# Bumper (?) question



## Josh_Br (Mar 18, 2020)

Hi,
I am a complete novice when it comes to model trains and know very little. A model train club puts a display up each Christmas in our local mall, with lots of different landscapes and scales. It got me thinking that I would like to make something, hopefully with the involvement of my kids, to display in our house at Christmas.

We have a good sized fireplace mantle; it's probably 4' or 5' wide and 1.5' deep. I was thinking of using N scale, and making something that just went in a straight line. In the display in the mall, someone had a track setup that was just a straight line. The train would go from one end to the other then back again; it would just keep going back and forth. As I understand it, the things at the ends that the train runs into are called bumpers, and somehow they tell the train to reverse and go back the way it came. I'd like to make something like this - just a straight line where the train goes back and forth.

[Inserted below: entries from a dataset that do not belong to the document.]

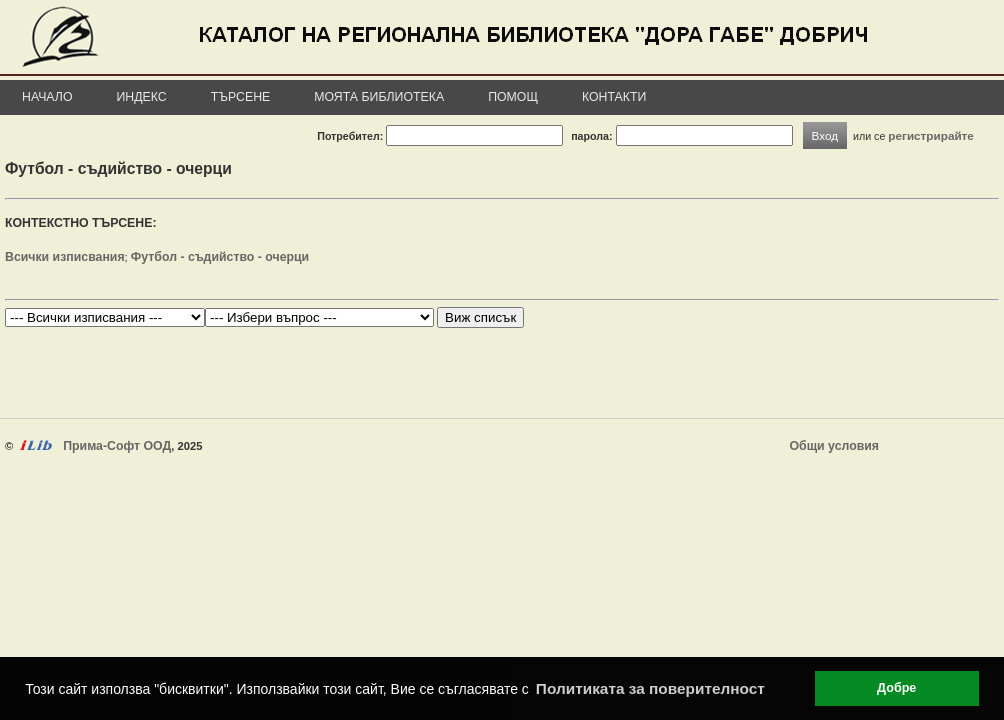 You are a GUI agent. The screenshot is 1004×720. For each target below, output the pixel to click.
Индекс (142, 97)
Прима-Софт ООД (117, 446)
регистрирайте (931, 135)
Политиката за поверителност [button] (650, 688)
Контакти (614, 97)
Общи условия (834, 446)
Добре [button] (896, 688)
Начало (47, 97)
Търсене (241, 97)
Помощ (513, 97)
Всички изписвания (65, 257)
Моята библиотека (379, 97)
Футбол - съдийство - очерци (220, 257) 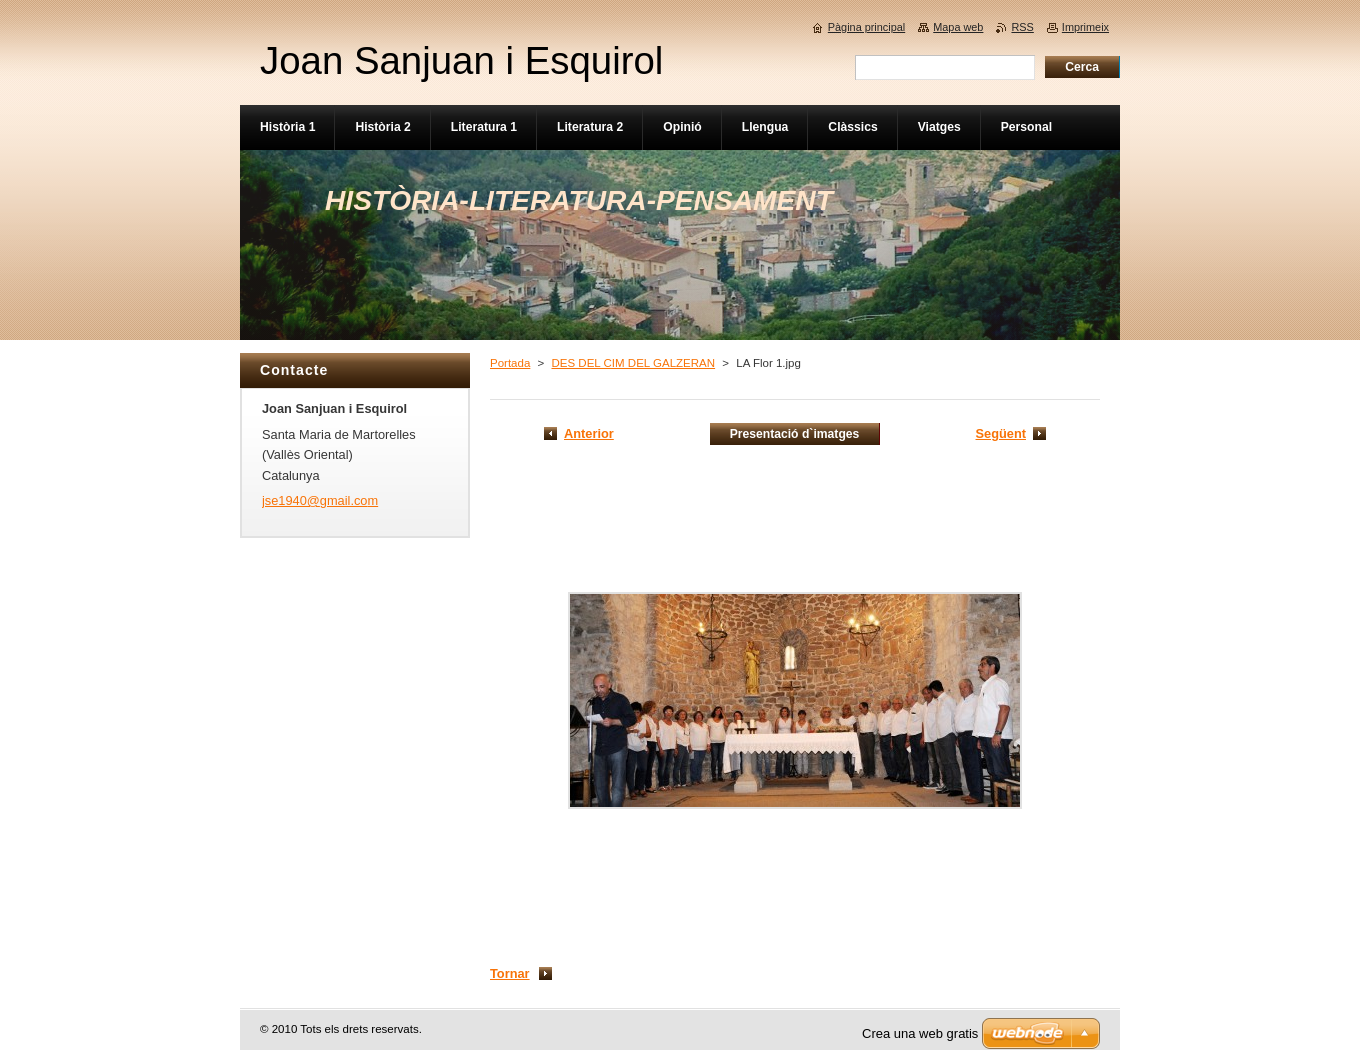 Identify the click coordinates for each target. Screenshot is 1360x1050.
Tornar (510, 973)
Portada (510, 363)
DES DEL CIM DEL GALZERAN (633, 363)
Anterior (589, 433)
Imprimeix (1085, 27)
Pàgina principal (866, 27)
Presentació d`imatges (795, 434)
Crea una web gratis (920, 1033)
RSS (1022, 27)
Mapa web (958, 27)
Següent (1001, 433) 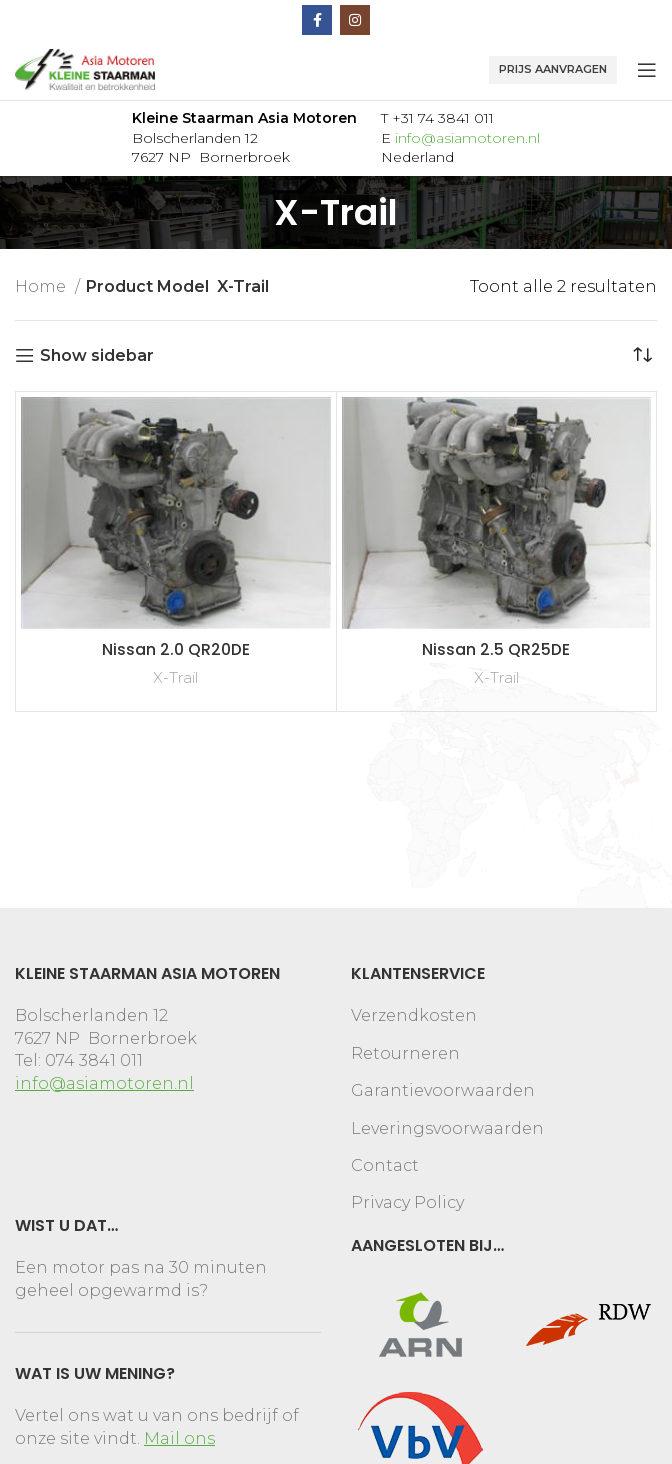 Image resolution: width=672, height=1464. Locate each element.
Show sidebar (97, 355)
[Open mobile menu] (647, 70)
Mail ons (179, 1438)
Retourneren (405, 1053)
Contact (385, 1165)
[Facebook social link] (317, 20)
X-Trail (175, 677)
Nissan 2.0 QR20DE (176, 649)
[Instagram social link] (355, 20)
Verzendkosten (414, 1015)
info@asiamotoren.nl (467, 138)
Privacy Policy (407, 1202)
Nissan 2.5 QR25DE (496, 649)
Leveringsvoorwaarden (447, 1128)
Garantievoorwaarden (443, 1090)
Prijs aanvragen (553, 69)
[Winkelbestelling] (642, 356)
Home (42, 286) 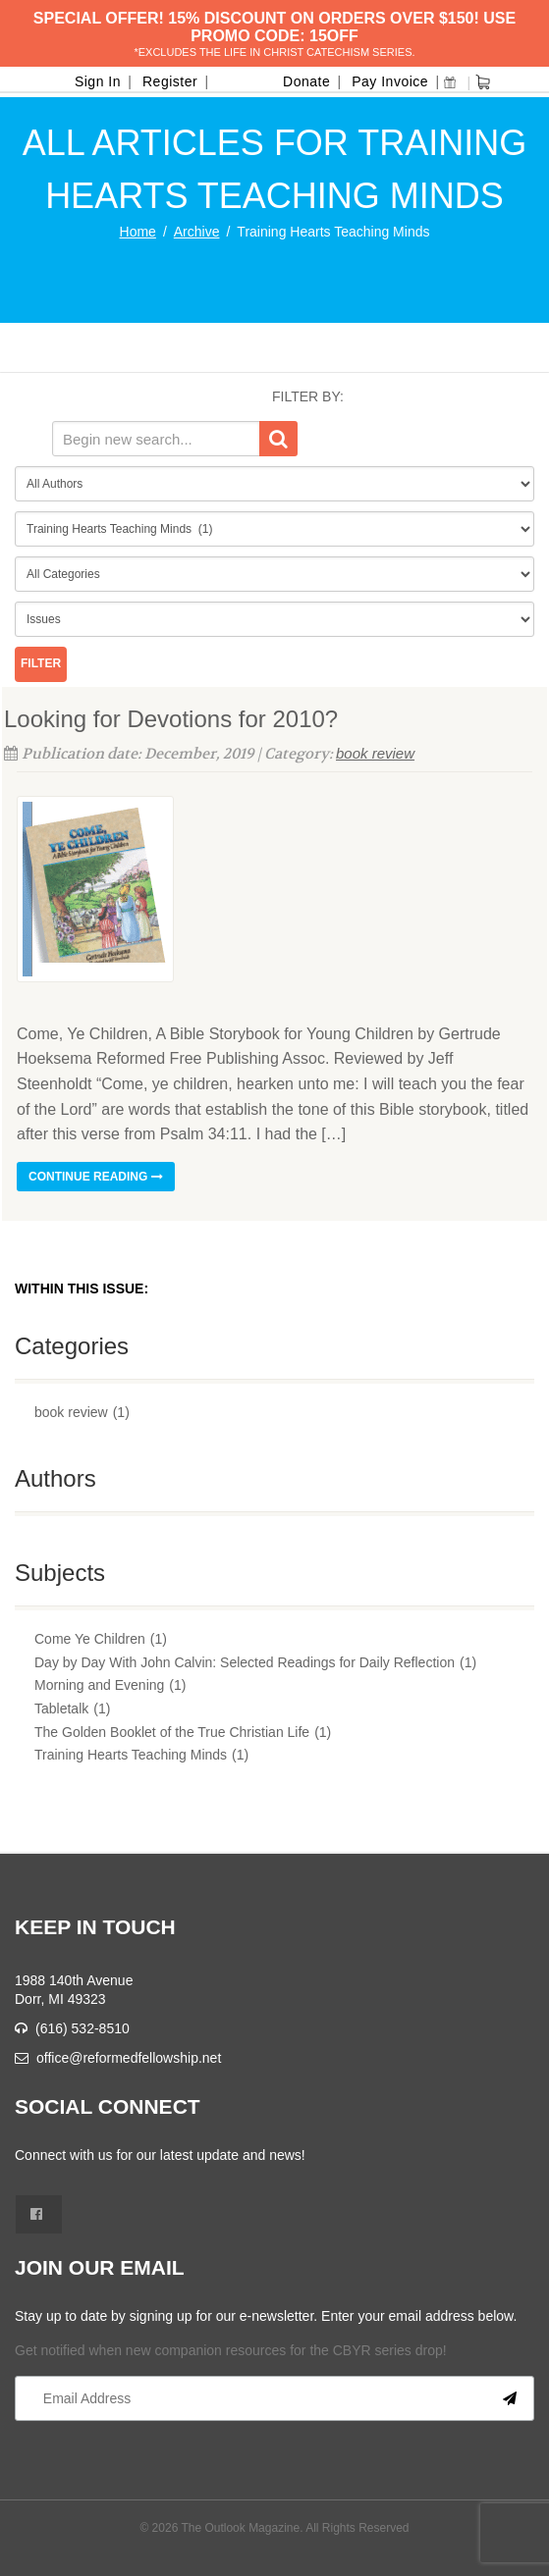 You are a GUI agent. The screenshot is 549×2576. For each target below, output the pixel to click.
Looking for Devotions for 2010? (171, 719)
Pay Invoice (390, 81)
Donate (306, 81)
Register (169, 81)
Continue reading (95, 1176)
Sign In (98, 81)
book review (375, 753) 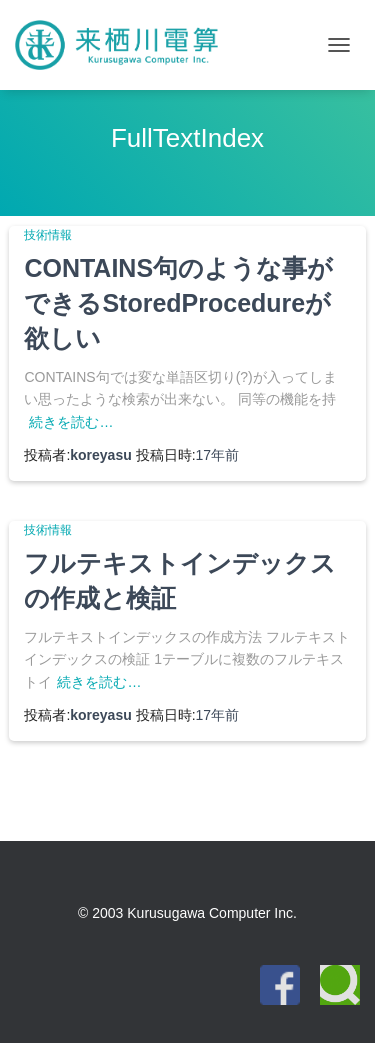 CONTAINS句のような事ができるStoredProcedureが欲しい (178, 303)
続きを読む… (71, 422)
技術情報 (48, 235) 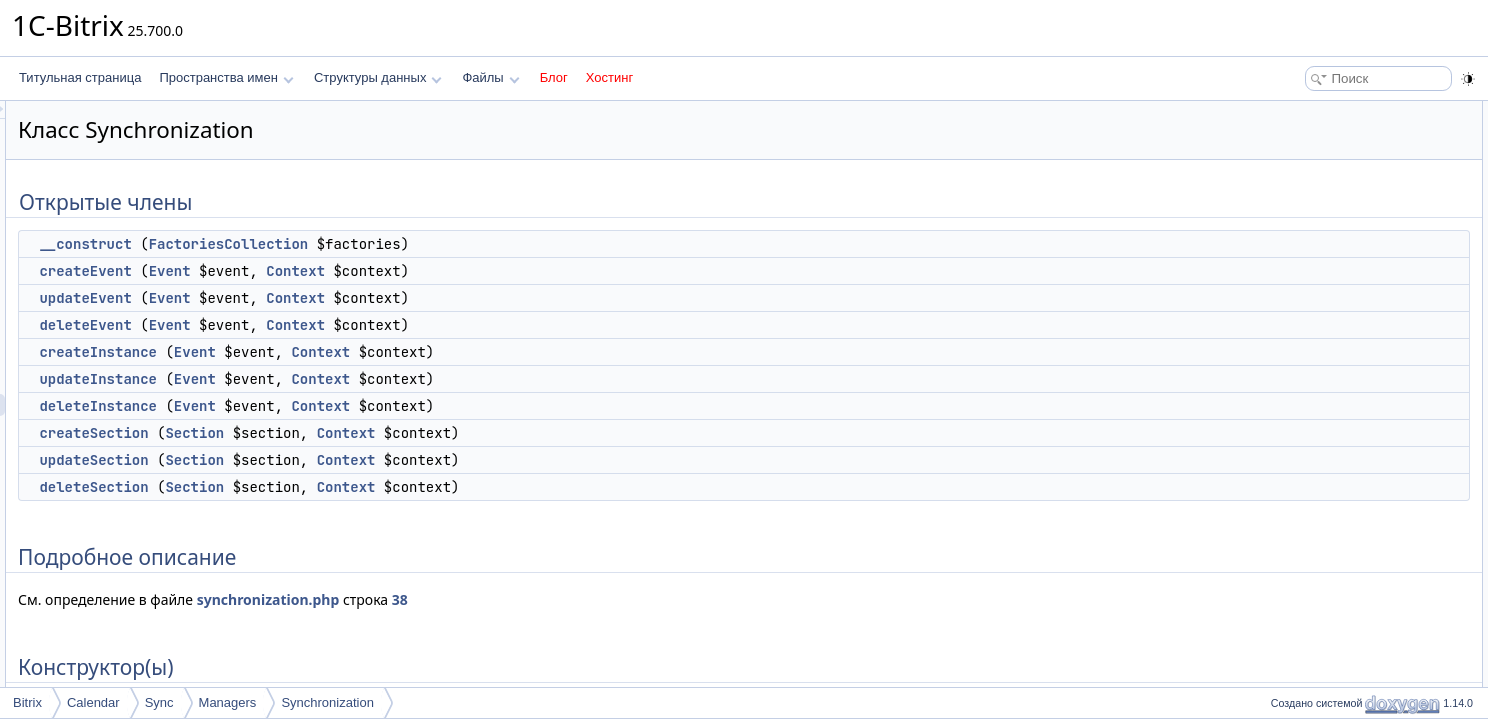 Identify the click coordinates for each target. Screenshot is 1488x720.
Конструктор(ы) (1307, 376)
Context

Could someone help me out with how all of this works, and what all parts I would need? I appreciate the help.


----------



## QueenoftheGN (Dec 10, 2019)

this is only automatic reversing one i know of

https://www.amazon.com/dp/B0079235MW?tag=duckduckgo-d-20&linkCode=ogi&th=1&psc=1


----------



## Josh_Br (Mar 18, 2020)

That actually looks perfect - thank you!


----------



## QueenoftheGN (Dec 10, 2019)

Be warned: look at the reviews for it.


----------



## Dennis461 (Jan 5, 2018)

There is also an electronic reversing module, which take a bit more skill to setup, but it does not rely on the bumpers or a special purpose engine/trolley.

For example
https://www.ebay.com/itm/Auto-Rever...HO-N-O-S-Scale-Train-or-Trolley-/283621284244


----------



## DonR (Oct 18, 2012)

Azatrax makes an electronic unit that you can use
with N scale to control the direction of a trolley or
train. It is available as DCC or DC and you use
your own track and trains. It can be set to stop
at 'stations' along the route.

http://www.azatrax.com/automatic-reverse-loop.html

Don


----------